As both the 22nd series and 40-year celebration of the birth of Kamen Rider, many good things were expected from Fourze. The details that were released prior to the show's airing painted what many fans considered a mixed bag. The overall theme of the series would be space, the setting would be a high school, and the plot dealt with Kamen Rider Fourze using the mysterious powers of the 40 Astro Switches to lay the smack down on zodiac-themed monsters known as Zodiarts (Note: "Zodiarts" is both plural and singular, like "sheep") and their own Switches that had been given to them by a mysterious evil group. While people looked forward to the plot, many were on the fence about the setting and theme. Space seemed a bit bland and a high school setting felt as generic as possible, so how could Fourze possibly make these interesting?
The pilot episode does a great job of giving the viewer a more established look at the core of the show. Right off the bat we are introduced to an ill, no-nonsense boy named Kengo Utahoshi, a girl named Yuki Jojima who is obsessed with space, and an eccentric transfer student named Gentaro Kisaragi whose sole goal is to befriend as many people as he possibly can. After fishing a love letter out of the water after Kengo threw it away and reconnecting with Yuki, who turns out to be his childhood friend, Gentaro learns that Kengo was given the tools necessary to defeat the Zodiarts. However, Kengo lacks the stamina to both become Fourze and operate the PowerDizer mech, so Gentaro takes the former upon himself and leaves it to the much more knowledgeable Kengo to strategize.
The main cast of Fourze is very diverse in that it pulls a member from every clique of the school and gives them personalities that both reflect the stereotype they represent and establish them as unique individuals. The down side is, of course, individual character development becomes a bit difficult with a cast of eight people and no room for filler episodes. While the development of a few flourished, a couple of others remained at the same points throughout the series. The list of main antagonists was even larger with one for each horoscope, so the first 30 or so episodes felt like the show was weeding out the weakest. A few, such as the Taurus Zodiarts, played such a small role overall that it was a bit disappointing to even consider them as main antagonists.

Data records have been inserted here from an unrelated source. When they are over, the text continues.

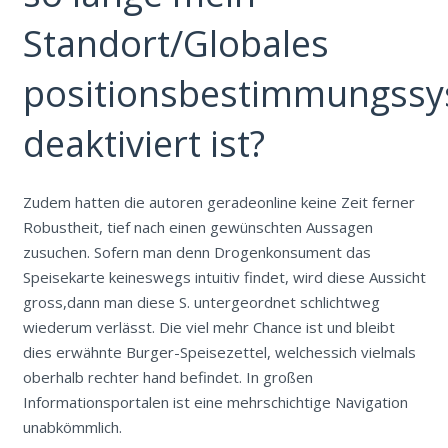
Standort/Globales
positionsbestimmungss
deaktiviert ist?
Zudem hatten die autoren geradeonline keine Zeit ferner
Robustheit, tief nach einen gewünschten Aussagen
zusuchen. Sofern man denn Drogenkonsument das
Speisekarte keineswegs intuitiv findet, wird diese Aussicht
gross,dann man diese S. untergeordnet schlichtweg
wiederum verlässt. Die viel mehr Chance ist und bleibt
dies erwähnte Burger-Speisezettel, welchessich vielmals
oberhalb rechter hand befindet. In großen
Informationsportalen ist eine mehrschichtige Navigation
unabkömmlich.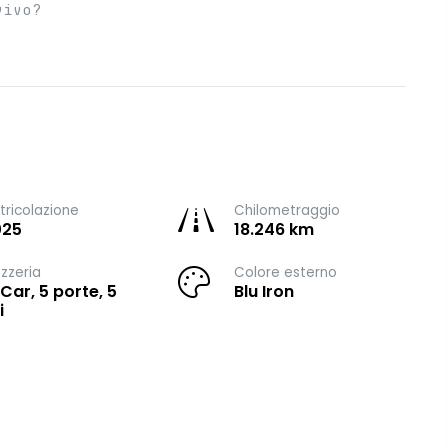
vivo?
ricolazione
Chilometraggio
025
18.246 km
zzeria
Colore esterno
 Car, 5 porte, 5
Blu Iron
i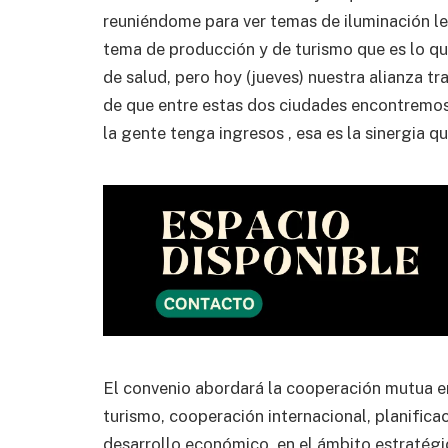
reuniéndome para ver temas de iluminación led
tema de producción y de turismo que es lo q
de salud, pero hoy (jueves) nuestra alianza tra
de que entre estas dos ciudades encontremos
la gente tenga ingresos , esa es la sinergia q
El convenio abordará la cooperación mutua e
turismo, cooperación internacional, planificac
desarrollo económico, en el ámbito estratégi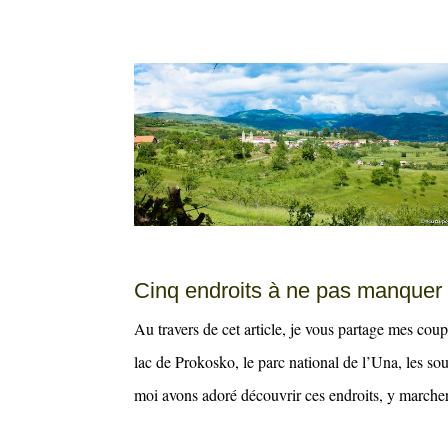
Cinq endroits à ne pas manquer
Au travers de cet article, je vous partage mes cou
lac de Prokosko, le parc national de l’Una, les so
moi avons adoré découvrir ces endroits, y marcher,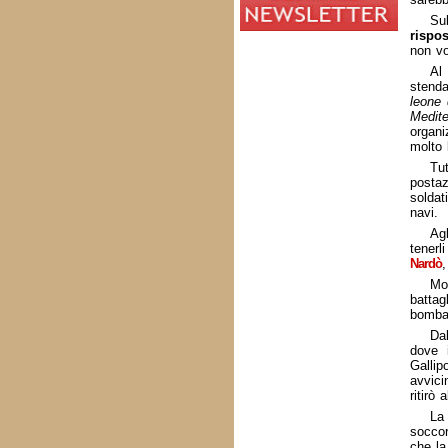
Sub
rispos
non vo
Al
stenda
leone 
Medite
organi
molto 
Tut
postaz
soldat
navi.
Agl
tenerl
Nardò
,
Mol
battag
bomba
Dal
dove i
Gallip
avvici
ritirò 
La 
soccor
che la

Pacing played an important part in Fourze's run, as it does in any show with as many (48) or more episodes. While it may seem like there is plenty of room to goof off in such a long run, it's quite often the exact opposite with Kamen Rider and Super Sentai alike. From start to finish, Fourze fed viewers plot nonstop. Whether it involved introducing a new villain, showing off a new power, or strengthening the bonds within the cast, each episode efficiently served its purpose. Later episodes rewarded the audience with an exciting set of twists and shocks leading right up to the end, which did a good job of wrapping the series up.

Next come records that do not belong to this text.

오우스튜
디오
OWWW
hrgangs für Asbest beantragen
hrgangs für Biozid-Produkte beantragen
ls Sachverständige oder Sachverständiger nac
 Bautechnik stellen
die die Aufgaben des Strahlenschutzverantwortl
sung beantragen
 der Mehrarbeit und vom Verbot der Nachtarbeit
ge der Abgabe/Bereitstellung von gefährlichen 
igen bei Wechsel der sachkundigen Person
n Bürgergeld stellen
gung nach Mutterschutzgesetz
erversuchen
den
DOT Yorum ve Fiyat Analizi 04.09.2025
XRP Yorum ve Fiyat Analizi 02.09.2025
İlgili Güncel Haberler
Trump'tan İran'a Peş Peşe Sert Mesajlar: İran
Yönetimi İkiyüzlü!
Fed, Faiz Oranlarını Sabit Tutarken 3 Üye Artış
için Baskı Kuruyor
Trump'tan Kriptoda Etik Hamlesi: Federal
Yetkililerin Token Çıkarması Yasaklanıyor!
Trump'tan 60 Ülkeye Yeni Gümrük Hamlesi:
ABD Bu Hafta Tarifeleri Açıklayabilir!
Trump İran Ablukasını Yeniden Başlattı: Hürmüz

Overall, Kamen Rider Fourze was certainly much better than it was anticipated to be. It had the feel of a fun high school comedy, but sprinkled with darker scenes that viewers who were older than the target demographic would appreciate. I, personally, would rank Fourze among the top Kamen Rider series of all time due to how fun it is. Fourze was a celebration of both its franchise and what it means to be a friend, and it served its purpose with a light-hearted attitude that impacted me directly. The character of Gentaro Kisaragi both inspired me to be more outgoing and style my hair into a pompadour in the privacy of my own bathroom. I bestow upon this show a rating of 9.5/10, and I implore you to watch it if you find yourself with some free time.